I’m only two days into the thing but there is some news to report. The first day of the cleanse was pretty easy, actually–as new and different things can sometimes be. For breakfast I blended up my almond milk and banana smoothie, I made an avocado and kale salad for lunch and whipped up (raw) cauliflower and curry soup for dinner and felt like a rock star. Sipping ginger tea & lemon water throughout the day was so satisfying that I barely gave a thought to the missed glass of rosé I usually pour around 6pm each evening as I start chopping and preparing stuff for dinner. Monday, however, was a bit more of a challenge. I slept well but woke up with a stuffy nose and sore throat. Some folks say that mild illnesses and symptoms like this are to be expected as one’s body works to rid itself of toxins and other yucky stuff. (There’s also a head cold going around so perhaps the extra mucus is nothing more than that.) Nevertheless the ginger and lemon teas help soothe my throat and I have a perfect excuse to rest and read–two activities that slip off of my to-do list with unfortunate regularity.

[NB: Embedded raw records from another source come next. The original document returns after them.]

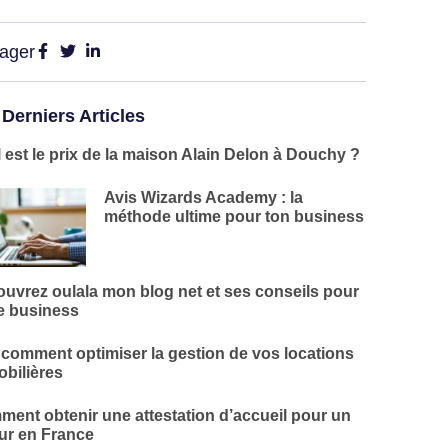
tager
 Derniers Articles
 est le prix de la maison Alain Delon à Douchy ?
Avis Wizards Academy : la
méthode ultime pour ton business
uvrez oulala mon blog net et ses conseils pour
e business
 comment optimiser la gestion de vos locations
bilières
ent obtenir une attestation d’accueil pour un
ur en France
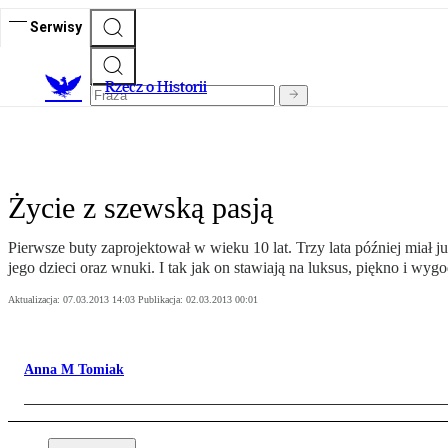
Serwisy
R
zecz o Historii
Życie z szewską pasją
Pierwsze buty zaprojektował w wieku 10 lat. Trzy lata później miał
jego dzieci oraz wnuki. I tak jak on stawiają na luksus, piękno i wygo
Aktualizacja:
07.03.2013 14:03
Publikacja:
02.03.2013 00:01
Anna M Tomiak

Cleanses like this are supposed to clean one’s body, but also clarify one’s mind. They can increase a person’s energy, help to boost your immune system, lower cholesterol and improve metabolism. Cleanses have also been known to clear the way for more acute mental focus, renewed happiness and better clarity of purpose. It’s the these last three components that I’m banking my growling belly on. My job search is stagnate, my poems are still unpublished and something’s gotta give. Here in America we persevere until it does, (right?).